Hacker News new | ask | show | jobs
by kevinmcconnell 1656 days ago
> It feels like a lot of these freelancing micro-entrepreneurship perspectives sort of ignore this aspect. It's hard to imagine people still doing it when they're 50.

Why do you say that? I’m asking this genuinely, as someone who is a) dipping my toe into freelancing and micro-entrepreneurship, and b) turning 50 next month :)

Personally I’m just looking for a way to find more enjoyment and meaning in my work, and to be able to balance my priorities in life a bit differently. Which is something I didn’t think much about when I was younger, but has come to be important to me as I get older. So to me, this sort of age actually seems like a natural time to want this approach.

1 comments

If nothing else, you eventually reach a state of seniority where the types of freelance work available that require the knowledge you have by 50 are quite a bit fewer than the number of 50 year-olds in the world, given that is still well below an average human lifespan. So it may work quite well for you, but it can't work for an entire economy. If everyone tried, most would fail, even if they all had identical skills and knowledge.

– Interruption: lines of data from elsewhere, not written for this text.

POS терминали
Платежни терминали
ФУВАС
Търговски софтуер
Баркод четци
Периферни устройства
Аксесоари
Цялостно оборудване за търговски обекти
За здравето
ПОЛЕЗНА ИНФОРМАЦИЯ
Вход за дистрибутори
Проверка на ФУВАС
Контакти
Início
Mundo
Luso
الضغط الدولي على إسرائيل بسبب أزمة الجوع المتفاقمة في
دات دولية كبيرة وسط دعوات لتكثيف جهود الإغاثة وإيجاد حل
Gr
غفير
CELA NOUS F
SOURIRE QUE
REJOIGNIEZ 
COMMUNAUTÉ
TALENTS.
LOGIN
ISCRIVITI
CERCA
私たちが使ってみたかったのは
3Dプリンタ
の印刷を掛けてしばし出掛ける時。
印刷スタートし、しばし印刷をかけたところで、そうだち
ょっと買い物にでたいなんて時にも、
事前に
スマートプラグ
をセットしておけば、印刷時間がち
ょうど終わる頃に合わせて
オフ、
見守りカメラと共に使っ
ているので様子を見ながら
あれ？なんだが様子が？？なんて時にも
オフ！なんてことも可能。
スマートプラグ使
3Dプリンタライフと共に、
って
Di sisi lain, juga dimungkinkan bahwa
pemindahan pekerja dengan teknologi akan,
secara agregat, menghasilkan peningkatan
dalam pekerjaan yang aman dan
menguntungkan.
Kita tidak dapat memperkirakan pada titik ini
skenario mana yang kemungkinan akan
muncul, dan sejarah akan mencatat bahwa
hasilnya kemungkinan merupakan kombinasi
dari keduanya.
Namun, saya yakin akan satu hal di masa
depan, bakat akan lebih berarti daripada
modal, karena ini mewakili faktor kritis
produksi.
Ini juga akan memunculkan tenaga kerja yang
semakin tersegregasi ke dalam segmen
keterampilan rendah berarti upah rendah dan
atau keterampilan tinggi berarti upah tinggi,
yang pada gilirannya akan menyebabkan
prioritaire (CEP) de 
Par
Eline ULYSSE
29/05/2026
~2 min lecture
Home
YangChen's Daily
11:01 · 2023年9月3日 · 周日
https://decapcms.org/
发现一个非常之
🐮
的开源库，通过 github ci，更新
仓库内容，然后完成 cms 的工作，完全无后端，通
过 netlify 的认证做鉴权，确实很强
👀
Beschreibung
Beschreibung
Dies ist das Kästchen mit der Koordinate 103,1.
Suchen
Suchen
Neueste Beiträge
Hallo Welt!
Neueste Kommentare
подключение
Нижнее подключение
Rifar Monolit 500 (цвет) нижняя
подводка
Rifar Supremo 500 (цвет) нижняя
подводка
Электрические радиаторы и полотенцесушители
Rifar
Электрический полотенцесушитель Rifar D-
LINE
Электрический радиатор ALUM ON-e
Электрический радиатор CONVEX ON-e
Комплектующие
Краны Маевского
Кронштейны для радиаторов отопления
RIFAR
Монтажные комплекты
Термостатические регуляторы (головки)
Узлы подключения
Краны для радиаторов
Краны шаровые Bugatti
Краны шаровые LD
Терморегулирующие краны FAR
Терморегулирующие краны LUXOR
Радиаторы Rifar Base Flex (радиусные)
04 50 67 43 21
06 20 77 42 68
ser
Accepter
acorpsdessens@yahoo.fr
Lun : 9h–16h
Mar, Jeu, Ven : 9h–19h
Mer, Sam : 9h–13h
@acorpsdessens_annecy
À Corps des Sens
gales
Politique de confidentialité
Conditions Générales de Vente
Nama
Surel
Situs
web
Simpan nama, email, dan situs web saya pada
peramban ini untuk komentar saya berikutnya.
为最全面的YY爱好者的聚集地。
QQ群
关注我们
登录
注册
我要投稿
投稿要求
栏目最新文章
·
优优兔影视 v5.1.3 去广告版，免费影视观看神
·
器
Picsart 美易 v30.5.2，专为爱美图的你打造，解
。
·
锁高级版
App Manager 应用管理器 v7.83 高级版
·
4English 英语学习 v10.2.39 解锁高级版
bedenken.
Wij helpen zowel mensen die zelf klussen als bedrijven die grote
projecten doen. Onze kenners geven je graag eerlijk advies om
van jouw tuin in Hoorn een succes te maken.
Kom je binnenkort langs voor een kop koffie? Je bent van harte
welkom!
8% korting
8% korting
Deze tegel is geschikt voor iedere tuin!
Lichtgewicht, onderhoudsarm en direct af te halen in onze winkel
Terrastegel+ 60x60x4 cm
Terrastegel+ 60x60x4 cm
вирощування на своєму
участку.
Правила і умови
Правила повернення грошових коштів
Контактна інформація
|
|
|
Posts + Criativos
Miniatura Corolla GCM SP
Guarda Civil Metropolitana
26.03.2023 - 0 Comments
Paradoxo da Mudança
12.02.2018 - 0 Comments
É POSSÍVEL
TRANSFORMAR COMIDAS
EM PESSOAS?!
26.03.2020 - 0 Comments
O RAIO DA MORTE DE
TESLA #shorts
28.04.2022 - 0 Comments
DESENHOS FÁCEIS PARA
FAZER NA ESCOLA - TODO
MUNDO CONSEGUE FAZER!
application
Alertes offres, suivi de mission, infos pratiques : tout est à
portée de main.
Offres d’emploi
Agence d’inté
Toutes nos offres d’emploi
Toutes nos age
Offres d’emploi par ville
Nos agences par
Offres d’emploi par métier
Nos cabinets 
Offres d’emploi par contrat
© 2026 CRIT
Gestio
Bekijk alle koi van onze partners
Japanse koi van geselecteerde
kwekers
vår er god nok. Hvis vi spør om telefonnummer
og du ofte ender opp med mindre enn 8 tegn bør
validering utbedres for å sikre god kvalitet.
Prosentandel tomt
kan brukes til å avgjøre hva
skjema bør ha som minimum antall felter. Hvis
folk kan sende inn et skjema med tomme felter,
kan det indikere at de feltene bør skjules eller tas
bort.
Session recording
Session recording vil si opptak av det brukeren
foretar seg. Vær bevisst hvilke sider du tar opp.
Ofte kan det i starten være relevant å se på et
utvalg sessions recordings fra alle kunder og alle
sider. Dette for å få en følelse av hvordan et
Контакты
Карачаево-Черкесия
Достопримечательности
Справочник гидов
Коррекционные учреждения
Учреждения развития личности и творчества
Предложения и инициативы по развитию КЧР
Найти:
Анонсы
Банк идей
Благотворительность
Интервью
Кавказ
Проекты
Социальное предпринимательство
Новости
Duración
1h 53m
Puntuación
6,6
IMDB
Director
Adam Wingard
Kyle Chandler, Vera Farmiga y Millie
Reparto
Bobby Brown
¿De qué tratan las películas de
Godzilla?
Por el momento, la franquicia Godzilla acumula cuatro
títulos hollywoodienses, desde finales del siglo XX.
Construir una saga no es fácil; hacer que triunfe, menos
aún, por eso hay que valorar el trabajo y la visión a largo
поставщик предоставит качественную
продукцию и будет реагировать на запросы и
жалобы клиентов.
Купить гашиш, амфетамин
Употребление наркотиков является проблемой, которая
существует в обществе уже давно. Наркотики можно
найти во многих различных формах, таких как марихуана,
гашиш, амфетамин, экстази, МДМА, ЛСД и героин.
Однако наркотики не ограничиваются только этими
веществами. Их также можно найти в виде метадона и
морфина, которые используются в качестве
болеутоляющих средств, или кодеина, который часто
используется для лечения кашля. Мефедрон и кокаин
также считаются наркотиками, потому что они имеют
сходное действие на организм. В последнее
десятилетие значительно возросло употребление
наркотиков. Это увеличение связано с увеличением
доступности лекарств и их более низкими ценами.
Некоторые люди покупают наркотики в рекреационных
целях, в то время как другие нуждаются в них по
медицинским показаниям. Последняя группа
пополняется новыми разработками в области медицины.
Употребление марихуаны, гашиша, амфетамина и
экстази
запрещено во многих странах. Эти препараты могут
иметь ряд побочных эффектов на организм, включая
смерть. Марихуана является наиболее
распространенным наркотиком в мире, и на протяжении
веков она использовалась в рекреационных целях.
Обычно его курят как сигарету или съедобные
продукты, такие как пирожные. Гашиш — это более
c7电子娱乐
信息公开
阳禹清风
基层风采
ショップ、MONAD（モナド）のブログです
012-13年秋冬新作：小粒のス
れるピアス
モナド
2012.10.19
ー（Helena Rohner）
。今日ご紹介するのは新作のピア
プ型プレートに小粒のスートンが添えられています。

Note k__2's actual answer ended up being technical writing and developer relations. There is always going to less demand for developer relations than for actual developers. So if you say a career path should be something like be a FTE salaried developer from 20 to 30, and then "graduate" or whatever to freelance developer, then to developer relations, that's fine as long as you're in the smaller tier of people who can do that, given the world is going to have roughly the same number of 50 year-olds as 25 year-olds in an OECD nation.

The reason this hasn't been a problem yet in software is software itself is still an immature industry, so rapid growth has meant there are always a lot more 25 year-old developers than 50 year-old developers. That won't stay true forever. As the industry matures and reaches a stable size, more senior people are either going to need to stay code monkeys or we're going to see severe organizational rot with an inverted pyramid org structure with more managers and architects and developer relations specialists than developers. That will be true whether or not the organization is a single company or thousands of individual contractors.